The notice given in this case included the names and addresses of plaintiffs and their attorneys; described the attack and the injuries suffered by plaintiffs’ son; enumerated the various losses for which damages were being sought; identified the Sheriff and Deputy Gaskins; recounted the history of the Sheriff’s failure to respond to complaints about dogs at large; and stated:
The Sheriff’s office was completely unresponsive to the citizens’ concerns and ignored repeated requests for protection for their safety despite knowing that [the property owners’ association] had fired their animal control officer some two months prior to [the son’s] mauling. Moreover, upon information and belief, the officer dispatched to respond to the mauling was not adequately trained and is reported [to have] delayed responding while he tended to personal matters.

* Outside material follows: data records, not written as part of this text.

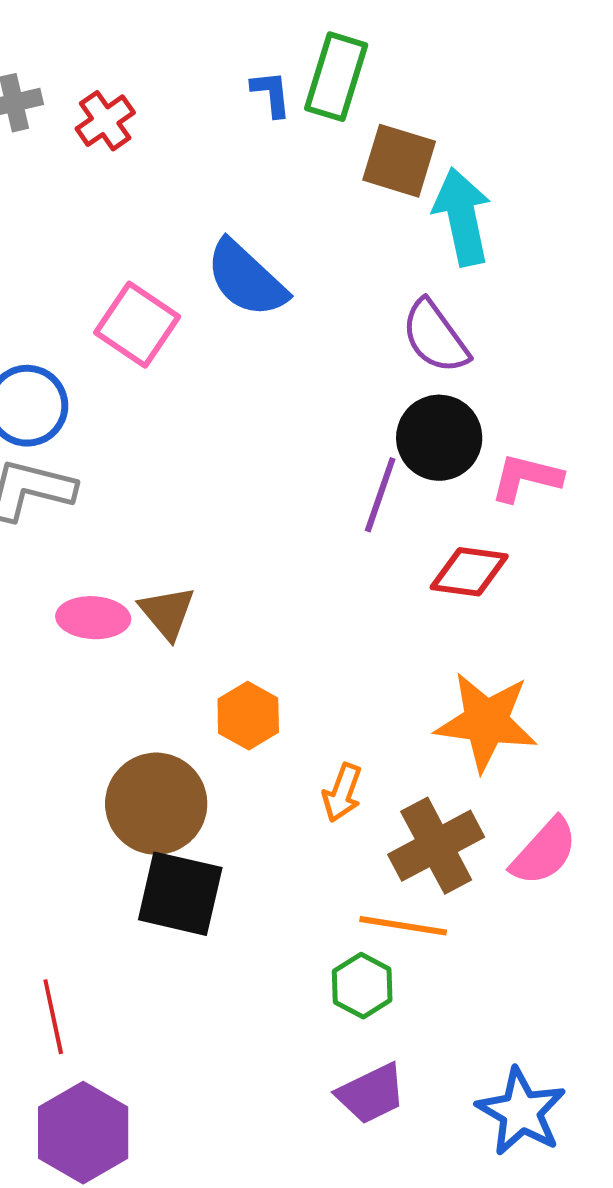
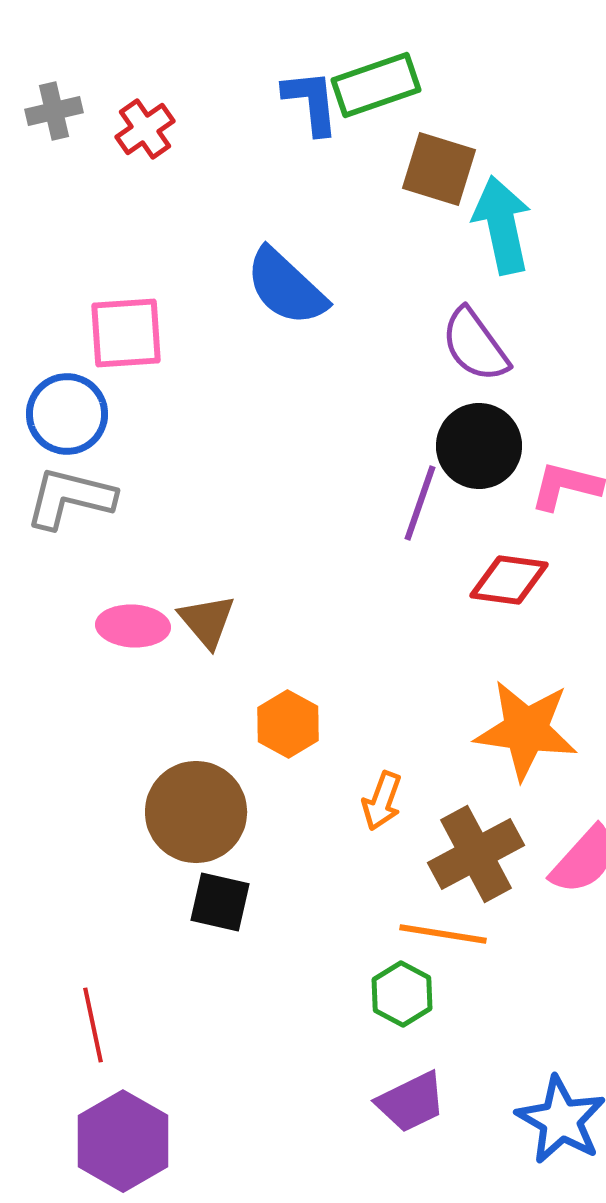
green rectangle: (336, 77) -> (376, 85), turned 54
blue L-shape: (271, 94) -> (311, 102), size x1.4
pink square: (137, 325) -> (126, 333), moved, turned -38
black square: (180, 894) -> (220, 902), size x0.7

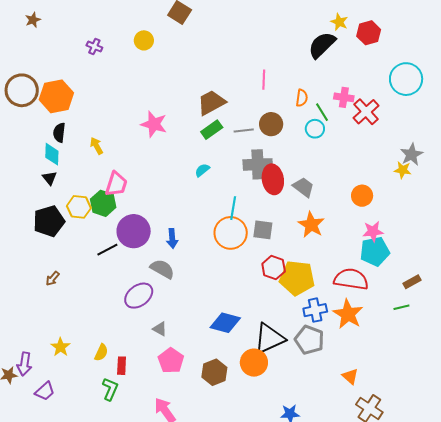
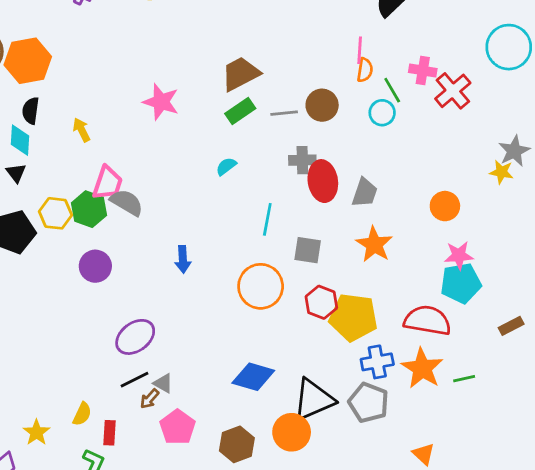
pink line: (264, 80) -> (360, 50), moved
gray cross: (258, 164) -> (302, 160), size x0.7
gray trapezoid: (303, 187) -> (365, 193), turned 70
purple circle: (134, 231) -> (95, 266), moved, size x0.7
orange circle: (231, 233) -> (261, 286), moved
black line: (107, 250) -> (134, 380), moved
gray semicircle: (162, 269) -> (127, 202), moved
brown arrow: (53, 278) -> (149, 399), moved
green line: (401, 307) -> (464, 379), moved
yellow star: (61, 347) -> (36, 432), moved

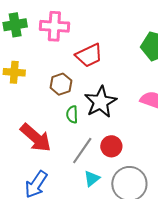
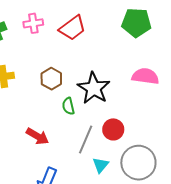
pink cross: (54, 26) -> (33, 23), size x0.7
red trapezoid: (89, 55) -> (73, 28), moved
red arrow: (36, 138) -> (37, 136), size x0.7

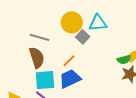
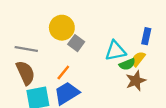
cyan triangle: (98, 23) -> (115, 51), moved

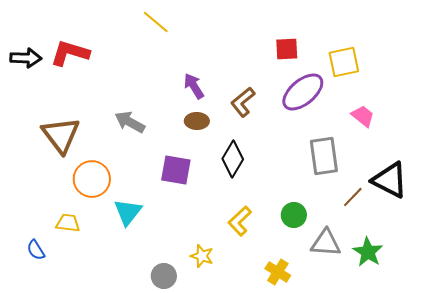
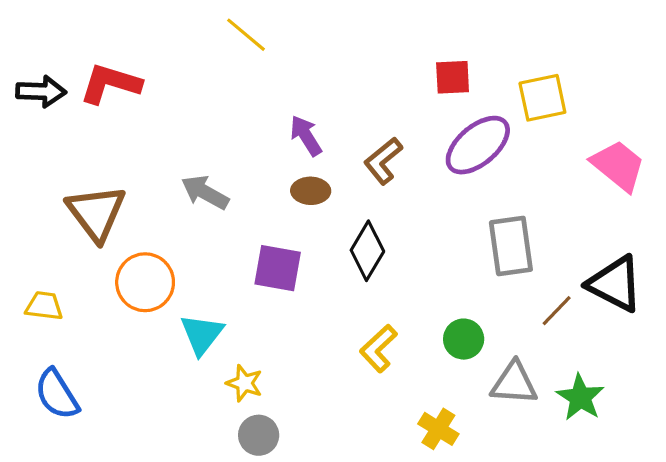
pink trapezoid: (363, 116) -> (618, 166), moved, size x1.5
yellow trapezoid: (68, 223) -> (44, 306), moved
blue semicircle: (36, 250) -> (57, 394), size x1.6
yellow star: (202, 256) -> (244, 383), moved

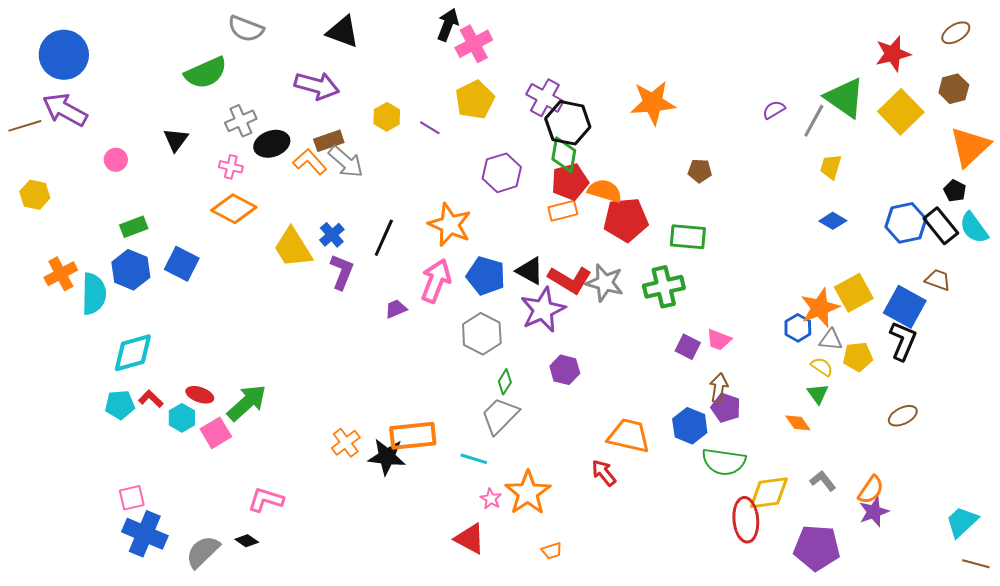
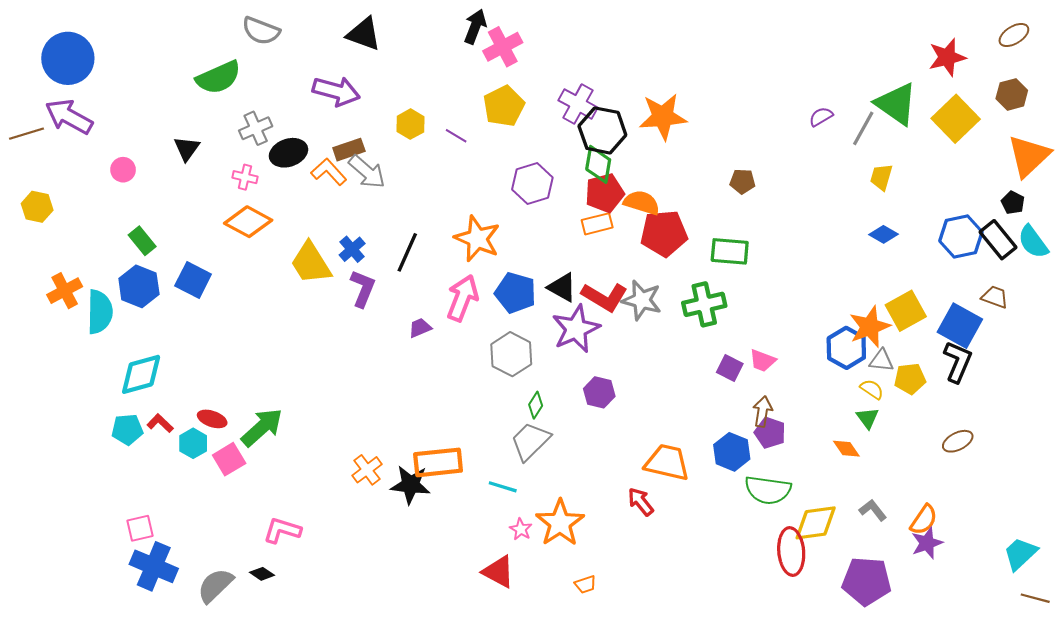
orange star: (653, 103) -> (663, 117), moved
green rectangle: (134, 227) -> (142, 241), turned 72
blue hexagon: (798, 328) -> (846, 348), size x1.4

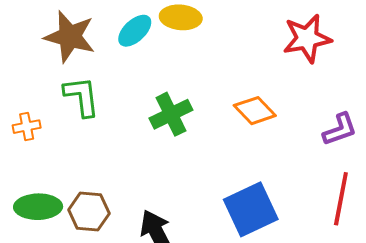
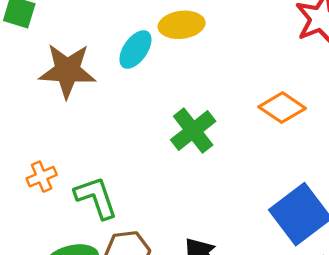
green L-shape: (82, 97) -> (96, 198), moved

We agree with the trial court that the notice substantially complied with the requirements of § 24-10-109(2), and that it gave both defendants the information necessary to investigate, remedy any problem, and make adequate financial arrangements to meet any potential liability. Although the words "willful and wanton" were not used, the factual description in the notice was sufficient to apprise both Gaskins and the Sheriff that plaintiffs would seek to hold them liable for willful and wanton conduct and that they could be subject to exemplary damages. See Bresciani v. Haragan, supra (even though notice did not specifically reference willful and wanton conduct, assertion that defendants had unnecessarily damaged and destroyed plaintiffs’ residence constituted sufficient notice that damage may have been caused by willful and wanton conduct). Thus, the trial court did not err in declining to dismiss plaintiffs’ complaint based on insufficient notice.
SHERIFF’S APPEAL AND PLAINTIFFS’
In order to address the issues presented in the Sheriff’s appeal and plaintiffs’ cross-appeal, we must first determine whether plaintiffs’ claims against the "Archuleta County Sheriff" were claims (1) only against the Sheriff’s Department as a public entity and the Sheriff in his official capacity as head of that entity, or (2) against the Sheriff as an individual as well.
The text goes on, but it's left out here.